• _WORK INSTRUCTIONS_
I'd like the entries reproduced exactly, with all pictures omitted.

RECORD EXTRACTS Start Marker

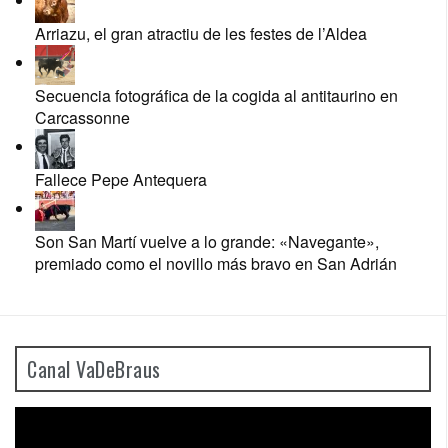
Arriazu, el gran atractiu de les festes de l’Aldea
Secuencia fotográfica de la cogida al antitaurino en
Carcassonne
Fallece Pepe Antequera
Son San Martí vuelve a lo grande: «Navegante»,
premiado como el novillo más bravo en San Adrián
Canal VaDeBraus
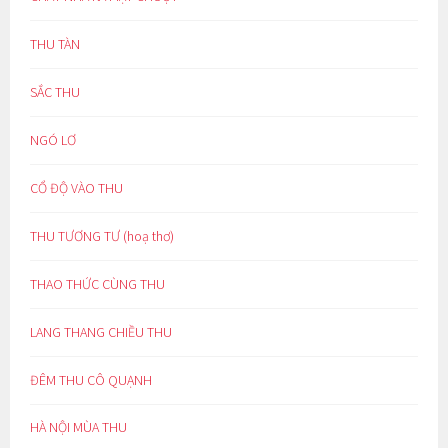
THU TÀN
SẮC THU
NGÓ LƠ
CỔ ĐỘ VÀO THU
THU TƯƠNG TƯ (hoạ thơ)
THAO THỨC CÙNG THU
LANG THANG CHIỀU THU
ĐÊM THU CÔ QUẠNH
HÀ NỘI MÙA THU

RECORD EXTRACTS End Marker

• _YOUR RESPONSE_
Arriazu, el gran atractiu de les festes de l’Aldea
Secuencia fotográfica de la cogida al antitaurino en
Carcassonne
Fallece Pepe Antequera
Son San Martí vuelve a lo grande: «Navegante»,
premiado como el novillo más bravo en San Adrián
Canal VaDeBraus
THU TÀN
SẮC THU
NGÓ LƠ
CỔ ĐỘ VÀO THU
THU TƯƠNG TƯ (hoạ thơ)
THAO THỨC CÙNG THU
LANG THANG CHIỀU THU
ĐÊM THU CÔ QUẠNH
HÀ NỘI MÙA THU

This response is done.